MSK Case 2: MRI appearance of Focal Fibro-Cartilaginous Dysplasia (FFCD)

Marat Bakman, MD, Christopher Bang, DO, Gwy Suk Seo, MD, and Johnny U .V Monu, MD

Imaging Sciences URMC 2008
Publication Date: 2009-06-04


A 2-year-old girl was seen 9 months earlier with for bowing deformity of the legs. The mother reported initial bowing of both legs with weight-bearing. However while the right leg improved, the left leg appeared progressively worse.

She was born full-term with no birth defects. Developmental milestones were normal and the child walked at 11 months. Physical examination revealed a left genu varus deformity. Both upper and lower extremities showed normal muscle tone and strength.
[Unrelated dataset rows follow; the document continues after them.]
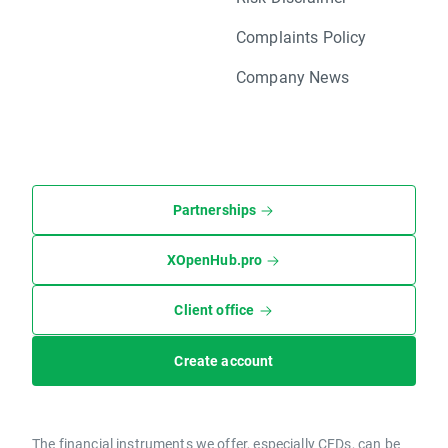
Complaints Policy
Company News
Partnerships
XOpenHub.pro
Client office
Create account
The financial instruments we offer, especially CFDs, can be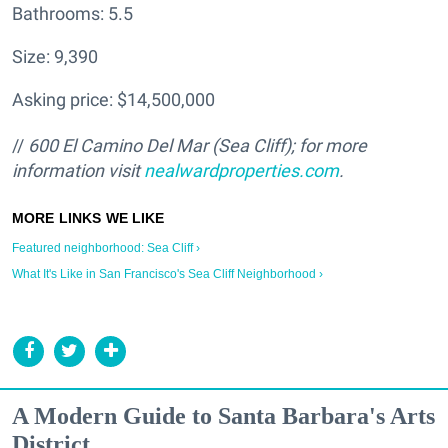
Bathrooms: 5.5
Size: 9,390
Asking price: $14,500,000
//
600 El Camino Del Mar (Sea Cliff); for more
information visit
nealwardproperties.com
.
Featured neighborhood: Sea Cliff ›
What It's Like in San Francisco's Sea Cliff Neighborhood ›
A Modern Guide to Santa Barbara's Arts
District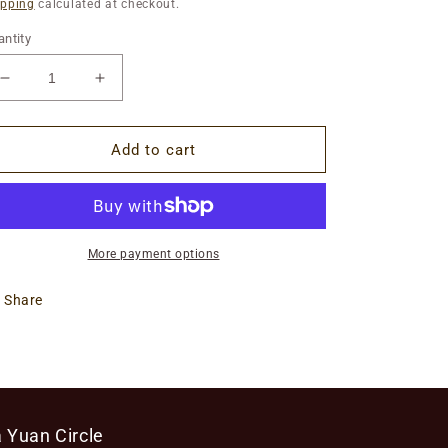
ice
ipping
calculated at checkout.
ntity
Decrease
Increase
quantity
quantity
for
for
Introduction
Introduction
Add to cart
to
to
the
the
Medicines
Medicines
of
of
Liu
Liu
More payment options
Ming:
Ming:
On
On
Share
Demand
Demand
 Yuan Circle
Radiographic studies performed at initial presentation were characteristic. The patient was fitted with knee orthotics and is currently being followed with some improvement seen.
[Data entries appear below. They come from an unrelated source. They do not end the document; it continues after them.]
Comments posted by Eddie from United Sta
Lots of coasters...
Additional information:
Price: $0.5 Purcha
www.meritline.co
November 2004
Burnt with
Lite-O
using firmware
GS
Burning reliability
Plain radiographs show isolated medial concave bowing deformity of the left tibia [Fig.1]. A well-defined lucent defect is present at the medial aspect of the metadiaphysis of the proximal tibia.

MRI [Fig. 2] showed a focal linear signal alteration in the metadiaphysis of the proximal medial tibial with adjacent sclerotic margins. The signal pattern is mixed intermediate-to-low signal on all sequences. The linear low-signal similar to that of a tendon/ligament can be followed till it embeds within the medullary bone. The pes anserinus tendons were noted to insert separately and away from the area of lesion.


MRI appearance of Focal Fibro-Cartilaginous Dysplasia (FFCD)


FFCD was first described in 1985 by Bell et al [1]. Of the three earlier reported cases, two underwent osteotomies. Pathologic specimens showed well-delineated mass of dense fibrous tissue resembling tendon with fibroblasts seen within lacunae. Proximity of FFCD lesions to pes anserinus insertion was noted and it was suggested that the lesion may be the result of abnormal mesenchymal differentiation with persistence as focus of fibrocartilage [1].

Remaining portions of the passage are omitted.